Scratching the surface of how your brain senses an itch

Posted on August 26, 2019

Light touch plays a critical role in everyday tasks, like picking up a glass a playing a musical instrument. This sensation is an essential part of the body’s protective defence system, alerting us to objects in our environment that could cause us to fall or injure ourselves. This detection system is since evolved to protect us from biting insects, such as those that cause malaria and Lyme disease, by eliciting a feeling of an itch when an insect lands on your skin.

Salk researchers have discovered how neurons in the spinal cord help transmit such itch signals to the brain. Researchers have also found that this mechanical itch sensation is distinct from other forms of touch and it has this specialised pathway within the spinal cord.

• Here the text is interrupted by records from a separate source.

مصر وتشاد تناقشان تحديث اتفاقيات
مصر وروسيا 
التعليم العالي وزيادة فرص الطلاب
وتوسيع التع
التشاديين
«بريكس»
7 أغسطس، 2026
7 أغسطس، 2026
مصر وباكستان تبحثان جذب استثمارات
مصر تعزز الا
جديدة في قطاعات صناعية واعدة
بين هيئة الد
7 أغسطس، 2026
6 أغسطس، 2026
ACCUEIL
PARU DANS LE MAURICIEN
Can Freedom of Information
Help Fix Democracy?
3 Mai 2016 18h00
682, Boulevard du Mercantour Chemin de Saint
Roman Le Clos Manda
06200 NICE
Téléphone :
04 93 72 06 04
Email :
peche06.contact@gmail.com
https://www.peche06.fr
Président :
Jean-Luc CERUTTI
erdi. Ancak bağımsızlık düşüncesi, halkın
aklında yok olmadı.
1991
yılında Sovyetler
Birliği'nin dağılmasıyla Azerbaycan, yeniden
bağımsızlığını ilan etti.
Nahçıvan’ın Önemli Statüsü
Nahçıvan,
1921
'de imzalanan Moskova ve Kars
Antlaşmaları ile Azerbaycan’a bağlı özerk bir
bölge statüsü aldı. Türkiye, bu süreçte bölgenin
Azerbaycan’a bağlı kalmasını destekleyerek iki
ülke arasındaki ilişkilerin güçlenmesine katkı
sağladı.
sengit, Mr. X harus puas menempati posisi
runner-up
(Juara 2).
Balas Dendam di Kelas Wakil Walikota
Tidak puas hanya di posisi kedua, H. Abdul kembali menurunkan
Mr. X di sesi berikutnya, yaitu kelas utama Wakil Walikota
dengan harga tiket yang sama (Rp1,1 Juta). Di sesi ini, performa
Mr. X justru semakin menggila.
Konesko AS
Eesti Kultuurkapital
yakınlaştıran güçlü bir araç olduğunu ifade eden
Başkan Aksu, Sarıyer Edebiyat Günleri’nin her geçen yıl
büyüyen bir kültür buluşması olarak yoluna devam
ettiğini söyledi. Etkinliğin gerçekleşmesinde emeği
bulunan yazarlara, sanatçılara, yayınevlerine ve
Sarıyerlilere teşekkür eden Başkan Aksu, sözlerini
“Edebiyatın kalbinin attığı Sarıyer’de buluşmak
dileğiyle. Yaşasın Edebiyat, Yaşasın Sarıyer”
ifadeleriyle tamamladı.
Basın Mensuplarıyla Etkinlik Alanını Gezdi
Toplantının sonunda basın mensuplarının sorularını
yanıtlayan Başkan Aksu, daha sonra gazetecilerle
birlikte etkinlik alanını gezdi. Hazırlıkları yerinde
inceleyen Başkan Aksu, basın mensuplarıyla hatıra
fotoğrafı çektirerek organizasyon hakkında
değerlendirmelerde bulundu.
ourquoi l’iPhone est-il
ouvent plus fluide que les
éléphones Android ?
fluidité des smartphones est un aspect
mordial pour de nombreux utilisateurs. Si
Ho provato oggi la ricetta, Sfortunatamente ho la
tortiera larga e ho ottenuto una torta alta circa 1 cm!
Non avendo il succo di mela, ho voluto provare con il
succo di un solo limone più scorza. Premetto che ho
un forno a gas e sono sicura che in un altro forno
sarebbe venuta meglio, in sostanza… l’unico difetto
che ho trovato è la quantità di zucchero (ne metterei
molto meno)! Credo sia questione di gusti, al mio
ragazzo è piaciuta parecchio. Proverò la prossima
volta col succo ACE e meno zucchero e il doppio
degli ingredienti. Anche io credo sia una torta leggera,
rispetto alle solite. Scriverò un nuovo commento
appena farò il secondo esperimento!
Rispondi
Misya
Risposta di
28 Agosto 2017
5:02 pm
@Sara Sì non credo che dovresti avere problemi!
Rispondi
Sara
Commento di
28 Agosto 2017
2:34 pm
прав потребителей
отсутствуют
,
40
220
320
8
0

Goulding and his colleagues had previously discovered a set of inhibitory neurons in the spinal cord that act like cellular brakes, keeping the mechanical itch pathway in the spinal cord turned off most of the time. Without these neurons, which produce the neurotransmitter neuropeptide Y (NPY), the mechanical itch pathway is constantly on, causing chronic itch. It was then found that the itch signal, under normal circumstances is suppressed by the NPY neurons, is transmitted to the brain to register the itch sensation.

The Goulding team then showed that the NPY neurotransmitter controls the level of Y1 neuron excitability. Hence, NYP signalling acts as a kind of thermostat to control our sensitivity to light touch. Data from other labs found that some people with psoriasis have lower than average levels of NPY. This might mean that their brakes on mechanical itching are less effective than other people’s, a potential cause of their itching.

Researchers seek to understanding which mechanical itch is signalled under normal circumstances, the researchers might then be able to address what happens in the chronic itch.